Royalties: Music, the Industry and What it Means
The last installment of this column assessed the song in its legal form. Just as a quick overview, songs break down into two components: master, and composition. Master royalties go to the label/master rights holder and the composition royalties go to the composer. Great! That’s it right?
It may be a shock to some, and an affirmation of the grim reality of life to others, but music royalty payments break down even more. In this article I will be discussing the different agencies and what they do to track, collect, and distribute royalty payments. I will also discuss how all of the agencies together produce an extremely intricate web of confusion which I hope to unwind for everyone - and then succinctly set that shit on fire. For those who wish to continue… drink that coffee now.
Master rights are fairly simple to grasp. As I covered previously, these are the royalties accrued by downloads, sales, streams, etc. A distributor will collect these royalties and give them to the label who will give them to the artist. There are exceptions of course, such as iTunes. Apple does not use a distributor and pays directly to the label, because they are all about vertical integration.
These guys are basically the hustlers. They make sure that the revenue that the songwriter earned from having their tracks played goes directly to the songwriter. Before the songwriter creates a blood bond with one of these companies they will need to administer the composition rights to their publisher. Once the songwriter administers the rights over, the publisher is now the copyright holder of the music on the composition side.
The publisher represents this piece of work for the songwriter, acting in the songwriter’s best interest. The publisher collects, pitches and basically does whatever they can with a song so that everyone involved makes as much money as possible from it.
For example, publishers place songs in TV shows or films. These types of licensing deals are called sync’s (synchronization licensing for placement in television and film). When these types of deals happen the parties first agree upon an advance, but we can cover the in’s and out’s of synchronization licensing in another article. From my past experience in working in production music, the target market for heavy metal right now is reality TV that’s edgy, video games, and online media. Bands that gain notoriety can try for commercials. The publisher that got Mastodon and Darkest Hour played during Christian Bale’s scenes in ‘The Big Short’? That’s probably the guy young bands want to try and talk to.
PRO (Performing Rights Organizations)
PRO’s collect money on the songwriters behalf and serve as an intermediary between the copyright holders and the parties using the music in a public space. For example, songs played on the overhead speakers in stores. PROs tracks every time each of those songs iss played. Royalties are generated from those plays, and the PRO gives that money to the copyright holder.
Publishers and PRO’s are buddies. The PRO will go to music users (say, a department store) to get payment and the publisher’s will distribute that payment.

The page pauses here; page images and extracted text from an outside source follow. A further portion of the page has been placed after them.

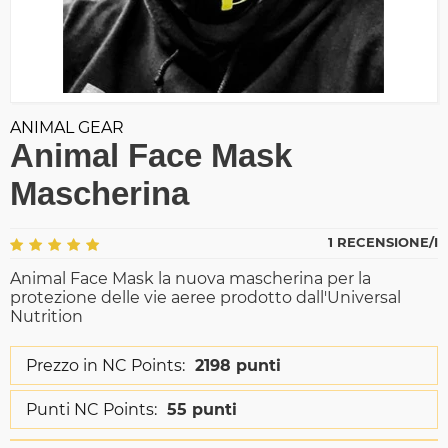
ANIMAL GEAR
Animal Face Mask
Mascherina
1 RECENSIONE/I
Animal Face Mask la nuova mascherina per la
protezione delle vie aeree prodotto dall'Universal
Nutrition
Prezzo in NC Points:
2198 punti
Punti NC Points:
55 punti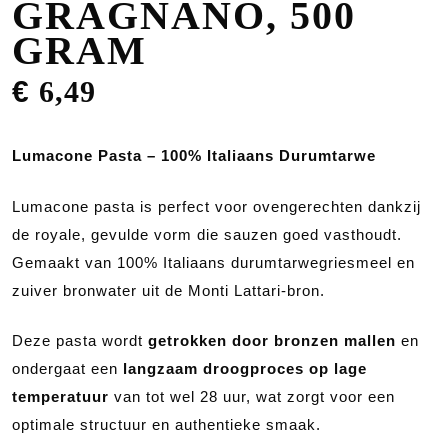
GRAGNANO, 500
GRAM
€
6,49
Lumacone Pasta – 100% Italiaans Durumtarwe
Lumacone pasta is perfect voor ovengerechten dankzij
de royale, gevulde vorm die sauzen goed vasthoudt.
Gemaakt van 100% Italiaans durumtarwegriesmeel en
zuiver bronwater uit de Monti Lattari-bron.
Deze pasta wordt
getrokken door bronzen mallen
en
ondergaat een
langzaam droogproces op lage
temperatuur
van tot wel 28 uur, wat zorgt voor een
optimale structuur en authentieke smaak.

Let’s say you, dear reader, have recorded and commercially released an album. PRO’s such as ASCAP, BMI, SESAC, GEMA, PRS, etc. will pay publishers and songwriters as a single unit equivalent to 200%; 100% to you and 100% to your publisher. This does not mean they will issue double payment, but wouldn’t that be nice? Going back to our handy idea of a song, it now splits between master and composition, and then splits even further so composition has its own messed up math of two sides equalling 100%.
Funny enough, these companies have only been around for the last hundred or so years, when recorded music playing in a public space has been an option. The first PRO was established in France during the 1850’s. U.S. based PRO’s, in typical American fashion, came later in 1914.
Performance Royalties (AKA Public Performance)
PRO’s collect royalties when a song is broadcasted or performed publicly. By legal definition this is any music performed in a PUBLIC SPACE that isn’t your family or friends.
No, the whole bar is not your friend.
And yes, so many businesses/venues break this law. You see that sticker on the door of a bar that says ASCAP or BMI? That bar tracks their plays to give royalties to musical artists.
This is the royalty artists receive from duplicating a sound recording. Think of it as the mechanical duplication of the song. Every time a label presses a CD of a song, for example, the artist is due a mechanical royalty although there are other kinds of duplication besides pressing a record.
The Statutory Rate is the amount paid for each duplication composition. In 2017 the rate for an average 3:30/4ish minute song is 9.1 cents. Any song over 5 minutes adds 1.75 cents per extra minute. Typically no one needs to know that, but I realize I am talking to a bunch of metalheads who have at least 20 riffs that all are slammed into one 8 minute anthem. For that I applaud you.
This mechanical license will grant the rights to reproduce and distribute music compositions physically, on interactive streams, ringtones, and other configurations. These mechanical royalties will also be paid when music is streamed because streaming is replicating the sound recording.
This about sums it up for 101 in the royalty business of music… in it’s physical form. Streaming is a entirely different beast. We’ll cover streaming royalties in a future column.